Participants enrollment

In this retrospective study, from 2003 to 2017, EJA patients, who received curative surgical resection at their first time of admission, were enrolled at the Cancer Hospital of Shantou University Medical College. Patients enrolled between 2003 and 2010 were assigned to the training group, and other patients diagnosed between 2011 and 2017 were enrolled in the validation group. Detailed inclusion criteria were as follows: patients (1) aged 40 - 80 years old; (2) receiving curatively surgical resection; (3) diagnosis of EJA by pathology after surgery; (4) with complete sociodemographic data, preoperative clinical laboratory blood data, and follow-up data. Detailed exclusion criteria were as follows: patients (1) with a previous history of any cancers or cancer-related treatments; (2) suffering from autoimmune diseases, renal failure, or infectious diseases; (3) with distant metastasis.

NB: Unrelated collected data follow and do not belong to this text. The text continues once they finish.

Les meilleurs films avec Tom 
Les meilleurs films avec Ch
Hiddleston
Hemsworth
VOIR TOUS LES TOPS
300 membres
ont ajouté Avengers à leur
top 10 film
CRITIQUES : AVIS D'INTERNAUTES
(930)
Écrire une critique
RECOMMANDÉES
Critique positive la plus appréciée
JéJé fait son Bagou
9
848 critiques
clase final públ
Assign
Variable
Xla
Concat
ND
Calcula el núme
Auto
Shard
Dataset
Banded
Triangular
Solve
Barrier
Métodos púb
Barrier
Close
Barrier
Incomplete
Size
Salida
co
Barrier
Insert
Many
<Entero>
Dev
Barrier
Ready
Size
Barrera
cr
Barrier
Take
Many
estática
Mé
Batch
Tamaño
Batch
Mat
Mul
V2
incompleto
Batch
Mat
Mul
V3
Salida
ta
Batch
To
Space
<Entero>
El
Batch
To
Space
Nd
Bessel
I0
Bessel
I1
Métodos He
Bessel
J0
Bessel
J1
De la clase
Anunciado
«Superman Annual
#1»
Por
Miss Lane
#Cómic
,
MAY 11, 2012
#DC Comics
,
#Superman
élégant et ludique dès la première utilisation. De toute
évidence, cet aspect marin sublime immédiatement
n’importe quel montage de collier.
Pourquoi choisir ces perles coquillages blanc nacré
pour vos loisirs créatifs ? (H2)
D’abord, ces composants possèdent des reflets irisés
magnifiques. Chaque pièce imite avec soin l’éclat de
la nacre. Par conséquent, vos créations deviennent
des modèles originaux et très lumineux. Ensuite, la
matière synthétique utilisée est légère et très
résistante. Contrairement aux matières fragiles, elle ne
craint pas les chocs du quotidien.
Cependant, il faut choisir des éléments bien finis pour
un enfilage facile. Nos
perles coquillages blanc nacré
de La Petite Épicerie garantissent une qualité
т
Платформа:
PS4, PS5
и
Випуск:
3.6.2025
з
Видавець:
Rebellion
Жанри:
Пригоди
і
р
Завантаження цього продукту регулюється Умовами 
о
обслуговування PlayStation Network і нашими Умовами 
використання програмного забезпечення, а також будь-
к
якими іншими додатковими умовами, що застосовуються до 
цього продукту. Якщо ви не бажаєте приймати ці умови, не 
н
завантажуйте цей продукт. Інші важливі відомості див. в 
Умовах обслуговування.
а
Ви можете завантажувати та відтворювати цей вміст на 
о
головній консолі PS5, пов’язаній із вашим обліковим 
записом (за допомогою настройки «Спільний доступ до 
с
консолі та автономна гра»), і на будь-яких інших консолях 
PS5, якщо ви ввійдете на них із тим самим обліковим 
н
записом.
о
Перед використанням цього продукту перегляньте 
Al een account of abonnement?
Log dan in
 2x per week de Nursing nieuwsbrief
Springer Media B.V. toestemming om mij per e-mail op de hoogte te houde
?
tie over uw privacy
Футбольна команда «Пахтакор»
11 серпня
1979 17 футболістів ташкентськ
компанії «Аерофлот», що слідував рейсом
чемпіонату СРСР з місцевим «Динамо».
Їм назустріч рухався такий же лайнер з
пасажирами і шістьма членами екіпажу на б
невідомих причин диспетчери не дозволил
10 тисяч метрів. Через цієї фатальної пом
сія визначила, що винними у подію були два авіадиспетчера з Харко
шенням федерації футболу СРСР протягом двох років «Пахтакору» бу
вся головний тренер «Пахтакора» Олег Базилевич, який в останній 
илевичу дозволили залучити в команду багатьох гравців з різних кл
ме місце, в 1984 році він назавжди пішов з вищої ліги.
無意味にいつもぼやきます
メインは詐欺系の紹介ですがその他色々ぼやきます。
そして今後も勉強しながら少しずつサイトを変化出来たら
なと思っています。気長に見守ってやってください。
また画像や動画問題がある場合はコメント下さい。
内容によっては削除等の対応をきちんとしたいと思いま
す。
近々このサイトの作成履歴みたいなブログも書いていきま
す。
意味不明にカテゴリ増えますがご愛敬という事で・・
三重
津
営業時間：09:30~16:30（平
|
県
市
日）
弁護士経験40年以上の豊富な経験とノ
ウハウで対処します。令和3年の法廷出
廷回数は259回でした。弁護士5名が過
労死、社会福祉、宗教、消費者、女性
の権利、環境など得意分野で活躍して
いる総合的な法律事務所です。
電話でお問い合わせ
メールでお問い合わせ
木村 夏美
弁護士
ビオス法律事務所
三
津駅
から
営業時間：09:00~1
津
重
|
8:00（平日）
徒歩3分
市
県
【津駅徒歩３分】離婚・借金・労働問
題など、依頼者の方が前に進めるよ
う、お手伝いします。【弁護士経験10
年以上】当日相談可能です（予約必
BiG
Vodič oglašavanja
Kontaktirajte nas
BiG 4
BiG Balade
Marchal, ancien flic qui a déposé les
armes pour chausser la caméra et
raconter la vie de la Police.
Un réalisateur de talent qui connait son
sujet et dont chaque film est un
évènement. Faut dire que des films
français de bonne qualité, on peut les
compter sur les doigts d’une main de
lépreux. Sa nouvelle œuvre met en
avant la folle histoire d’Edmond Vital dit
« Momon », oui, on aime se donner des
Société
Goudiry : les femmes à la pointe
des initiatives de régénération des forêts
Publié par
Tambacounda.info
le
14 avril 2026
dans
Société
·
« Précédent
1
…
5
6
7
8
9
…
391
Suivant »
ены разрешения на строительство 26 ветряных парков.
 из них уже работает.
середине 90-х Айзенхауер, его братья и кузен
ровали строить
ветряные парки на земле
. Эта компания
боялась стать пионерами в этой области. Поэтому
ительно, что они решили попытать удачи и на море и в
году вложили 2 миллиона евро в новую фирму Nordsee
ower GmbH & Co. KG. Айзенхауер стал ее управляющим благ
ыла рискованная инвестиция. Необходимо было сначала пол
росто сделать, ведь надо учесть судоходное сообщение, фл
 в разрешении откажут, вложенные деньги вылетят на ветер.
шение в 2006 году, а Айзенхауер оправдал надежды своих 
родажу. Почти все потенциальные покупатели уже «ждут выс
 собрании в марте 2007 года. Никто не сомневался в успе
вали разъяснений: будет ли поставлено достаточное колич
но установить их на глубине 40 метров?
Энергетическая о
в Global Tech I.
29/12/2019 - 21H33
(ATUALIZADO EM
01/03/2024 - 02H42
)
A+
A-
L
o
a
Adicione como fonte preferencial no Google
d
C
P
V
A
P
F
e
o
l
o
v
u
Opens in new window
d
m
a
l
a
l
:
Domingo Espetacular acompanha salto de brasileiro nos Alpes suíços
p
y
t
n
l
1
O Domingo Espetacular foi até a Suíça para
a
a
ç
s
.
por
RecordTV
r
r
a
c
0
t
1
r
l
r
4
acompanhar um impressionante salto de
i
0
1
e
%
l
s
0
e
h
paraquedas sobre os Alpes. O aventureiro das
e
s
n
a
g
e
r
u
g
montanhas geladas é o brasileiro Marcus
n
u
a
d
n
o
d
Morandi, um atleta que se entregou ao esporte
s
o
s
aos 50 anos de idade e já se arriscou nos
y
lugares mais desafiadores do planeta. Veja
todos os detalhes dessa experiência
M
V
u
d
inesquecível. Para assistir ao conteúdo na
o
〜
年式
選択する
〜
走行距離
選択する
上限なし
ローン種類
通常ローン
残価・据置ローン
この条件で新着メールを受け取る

The ethics committee of the Cancer Hospital of Shantou University Medical College passed the ethical approval (ethics number: 2023006). The research was conducted according to the Declaration of Helsinki.

Data collection

The data for analysis were comprised of relevant information on pathological data (tumor size, invasive depth, lymph node status, and Siewert's classification), sociodemographic data, and preoperative clinical laboratory blood data within one week (complete blood cell count and biochemical parameters). Among them, the sociodemographic data included age, gender, body mass index (BMI), family tumor history, smoking history, and alcohol consumption history.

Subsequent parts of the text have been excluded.